Le 5 octobre 1979, la Cour, agissant dans l'exercice de ses fonctions administratives, adoptait une décision rejetant la réclamation en question (annexe 7 à la requête). Les raisons données dans le préambule de cette décision au rejet du premier moyen de l'intéressé consistaient à dire que l'article 45 stipule que la promotion est attribuée par décision de l'autorité investie du pouvoir de nomination, que même si des assurances quant aux perspectives de promotion ont été données soit par le chef hiérarchique du réclamant, soit par le greffier, de telles assurances ne pourraient lier l'autorité investie du pouvoir de nomination et que M. Dautzenberg ne pouvait ignorer cela. Les raisons données au rejet du second moyen étaient les suivantes:

«En attribuant une promotion, l'Autorité investie du pouvoir de nomination fixe son choix compte tenu de l'examen comparatif des mérites de chaque candidat et de leur rapport de notation.

Dans le cas présent, l'Autorité investie du pouvoir de nomination a fait un choix en conformité avec ces principes, tenant compte de l'ensemble de la carrière des intéressés, des exigences des différents services et de tous les aspects qu'impliquait le choix à faire.»

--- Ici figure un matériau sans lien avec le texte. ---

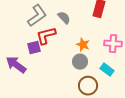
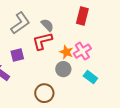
red L-shape: (46, 36) -> (42, 41), moved
pink cross: (113, 44) -> (82, 51), moved, turned -36
brown circle: (88, 86) -> (44, 93), moved

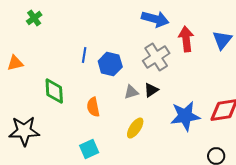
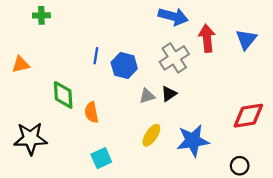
green cross: (34, 18) -> (41, 15), turned 35
orange semicircle: (93, 107) -> (91, 112), moved
blue star: (185, 116) -> (193, 141), moved

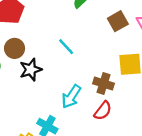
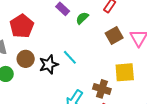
black star: (31, 70) -> (49, 65), moved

M. Dautzenberg a formé le recours dans la présente affaire le 8 janvier 1980. (Nous proposons de nous référer désormais à la Cour, agissant en sa capacité d'autorité investie du pouvoir de nomination et en tant que partie défenderesse au litige, sous le vocable «la défenderesse», afin de la distinguer de la Cour agissant dans l'exercice de ses compétences juridictionnelles).

Les conclusions de la requête et de la réplique de M. Dautzenberg sont identiques à celles qu'il avait formulées dans sa réclamation administrative, à savoir l'annulation de la décision du 21 mars 1979 et sa promotion au grade A 3.

Le requérant a toutefois formulé «in limine litis» ce qui était à première vue une demande, libellée en des termes plutôt ambigus, tendant à obtenir la production de documents. Son avocat nous a toutefois expliqué qu'il s'agissait d'une demande visant à obtenir la production des documents soumis à la défenderesse en 1978 et en 1979, sur la base desquels cette dernière avait décidé de promouvoir Mademoiselle Maggioni dans le premier cas et M. Fetler dans le second. Vous n'avez pas donné droit à cette demande et la plaidoirie de l'avocat de M. Dautzenberg à l'audience a largement porté sur cette circonstance. Nous estimons que c'est avec raison que vous avez agi en ce sens. Les documents relatifs à la promotion de Mademoiselle Maggioni n'eussent été d'aucun intérêt en l'espèce, étant donné que la promotion de ce fonctionnaire n'est pas en jeu en la cause. Quant à ceux ayant trait à la promotion de M. Fetler, la demande tendant à obtenir leur production a été présentée sur le fondement de ce que le problème qui se posait en l'espèce était de savoir si la défenderesse avait correctement fait application de l'article 45 du statut, c'est-à-dire avait dûment pris en considération les mérites comparés de M. Fetler et de M. Dautzenberg. Pour les raisons qui apparaîtront dans un instant, nous ne croyons pas que là soit la question.

Dans la requête, le mémoire en défense et la réplique, les parties ont fait porter leur argumentation sur les deux questions soulevées par la réclamation de M. Dautzenberg et par le raisonnement tenu par la défenderesse dans la décision rejetant cette réclamation, à savoir si M. Dautzenberg avait été déçu dans sa légitime confiance, d'une part, et, de l'autre, si l'article 45 avait été appliqué de manière adéquate.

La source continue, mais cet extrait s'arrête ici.